The ritual then took its face of a slow orderly drinking of the cup of kava by the assembled circle of nobles. This hour-long chapter in the ritual called for quiet patience by onlookers as one caller sitting by the tanoa announced the kava was ready, and another, the responder called out the name of the chief that it was to go to for drinking. A small team of cup-bearers was dispatched in sequential order of rank to locate the noble in the circle and give him his cupful.

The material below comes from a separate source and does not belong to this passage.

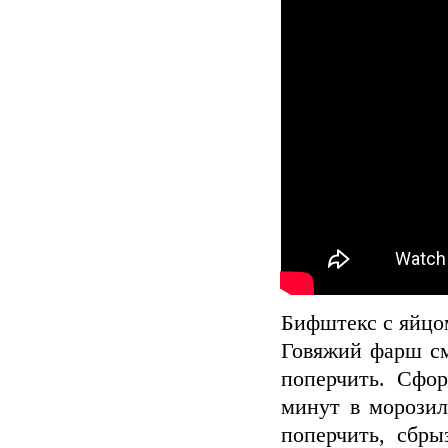
Бифштекс с яйцо
Говяжий фарш см
поперчить. Сфо
минут в морозил
поперчить, сбр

As it came to an end, our attention then turned to the king who stirred from his solemn Buddha-like stillness and eventually rose to leave. While he was led away by his Fijian guard, the crowd assembled in the Pangai cheered and applauded.”
And from AFP:
“Tonga’s king was presented with dozens of pigs, hundreds of food baskets and other gifts during a traditional ceremony Wednesday to recognise his anointing as head of the tiny South Pacific nation.
The event in the capital for King Siaosi Tupou V was held nearly two years after the death of his father, the former king, and ahead of a lavish and official Western-style coronation on Friday.

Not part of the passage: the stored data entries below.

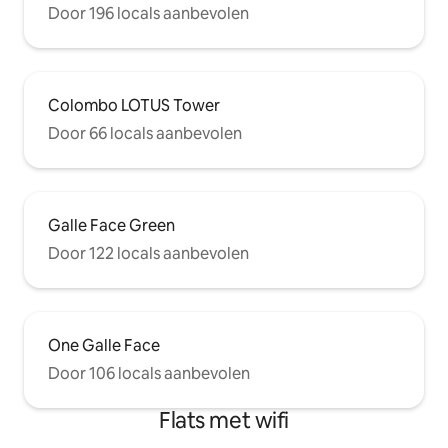
Door 196 locals aanbevolen
Colombo LOTUS Tower
Door 66 locals aanbevolen
Galle Face Green
Door 122 locals aanbevolen
One Galle Face
Door 106 locals aanbevolen
Flats met wifi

More than 200 of the country’s nobles and chiefs, from the nation’s four main island groups, gathered to pay tribute to the king, formerly a controversial businessman with a reputation as an eccentric bachelor.”
It’s Makaira here, and I apologize for interrupting the story, but I think this eccentric bachelor King is someone who I need to meet!!!
Okay, back to the story from AFP:
“Siaosi sat alone on a raised platform in a grassy field near the royal palace surrounded by the chiefs, dressed in white with woven flax ta’ovala mats around their waists, for a kava drinking ritual.
The king, whose title dates back to the 17th century, was offered the first bowl of kava, a mildly narcotic drink made from pounded plant roots, to recognize he is first among Tongans.
One of the king’s talking chiefs — who speaks on his behalf at formal occasions — said later the ceremony was central to the culture of a country which unlike its Polynesian neighbors had never been formally colonized.
‘This is our traditional ceremony for the coronation, the Western coronation is much more recent,’ Ma’u Kakala told AFP.
‘I’m so proud to have taken part. Everyone here in this field took part to celebrate our own culture.’
I am so proud of kava being such an integral part of this auspicious occasion and I still want to meet this new eccentric bachelor King!!!